Money

Government challenged over take-up of Pension Credit


The number of people claiming pension credit, an income top-up for the poorest people in retirement, fell by nearly 100,000 over the past year, prompting calls for the government to do more to boost take up of the benefit.

The Department for Work and Pensions (DWP) said 1.6m people received pension credit in August 2019, which amounted to a reduction of 94,000 against the previous year.

Pension credit is a means-tested benefit paid to people on low incomes who are over state pension age (currently 65, but rising to 66). Nearly two- thirds of current claimants are women. Complexity over entitlement to pension credit, plus confusion about the increase in the state pension age have led to fewer people claiming the benefit.

“There is a persistent problem that many of those who retired and find themselves struggling for income are not claiming the state support they are entitled to,” said Stephen Lowe, group communications director at Just Group, the insurer, adding that “take-up rates have not improved in recent years”. 

“We like to think that state benefits reach those who need them most, but this is clearly not the case with pension credit.

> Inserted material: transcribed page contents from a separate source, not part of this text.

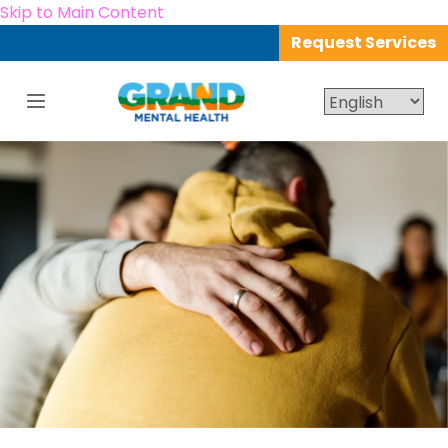
Skip to Main Content
Request Services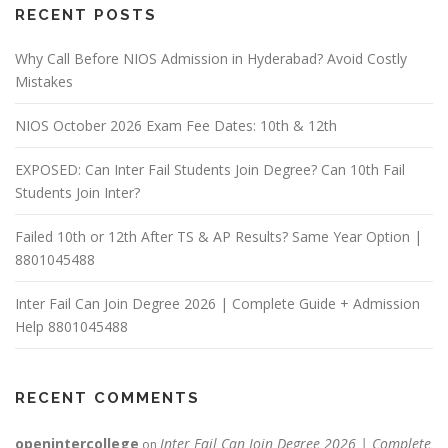
RECENT POSTS
Why Call Before NIOS Admission in Hyderabad? Avoid Costly
Mistakes
NIOS October 2026 Exam Fee Dates: 10th & 12th
EXPOSED: Can Inter Fail Students Join Degree? Can 10th Fail
Students Join Inter?
Failed 10th or 12th After TS & AP Results? Same Year Option |
8801045488
Inter Fail Can Join Degree 2026 | Complete Guide + Admission
Help 8801045488
RECENT COMMENTS
openintercollege
Inter Fail Can Join Degree 2026 | Complete
on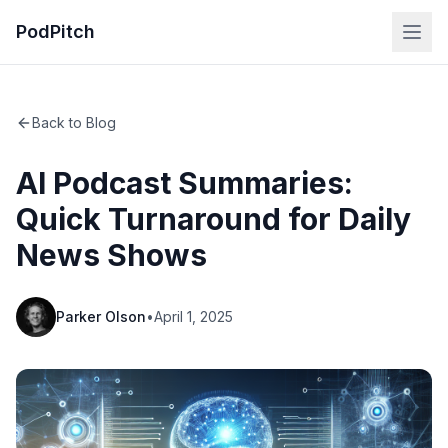
PodPitch
Back to Blog
AI Podcast Summaries:
Quick Turnaround for Daily
News Shows
Parker Olson
•
April 1, 2025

This is the third annual decline in the number of claimants and marks a drop from almost 2m since 2016.”

Pension credits are made up of the guarantee credit and the savings credit. The guarantee credit tops up the weekly income of pensioners when it falls below £167.25 for single people and £255.25 for couples. Savings credit is an additional payment for people in retirement who have saved some money towards their retirement.

However, the complexity of the benefits system has led to confusion over eligibility. 

The new state pension, which is currently £168.60 a week, is above the threshold that enables retirees to receive guaranteed pension credit. As a result of this, only those receiving less than the full amount of new state pension (due to a lack of sufficient qualifying years) can claim the guaranteed element of pension credit.

Retirees who reached state pension age before the roll out of the new state pension can still apply for the “top up” even if they receive the full amount of basic state pension, but find that their total income is below the guaranteed pension credit threshold.

However, retirees who reached state pension age on or after April 6 2016 are no longer eligible to receive the savings credit component of pension credit.

Last week, the DWP launched a campaign to encourage members of the public to check whether they are entitled to receive the benefit by using an online calculator to find out if they are eligible.

Guy Opperman, minister for pensions and financial inclusion, said: “We’re keen to get the message out there that everyone should claim the benefits they’re entitled to and I would encourage anyone that thinks they might benefit from pension credit to check.”

According to research from Just Group, two-thirds of homeowner retirees failed to claim full benefit entitlements in 2019.

“Our survey once again shows that meaningful sums of money that would make a huge difference to people’s lives are not being claimed,” said Mr Lowe.

“The low level of take-up for some of the key benefits raises serious questions about the support being given to help people navigate the complexities of the benefits system,” he added.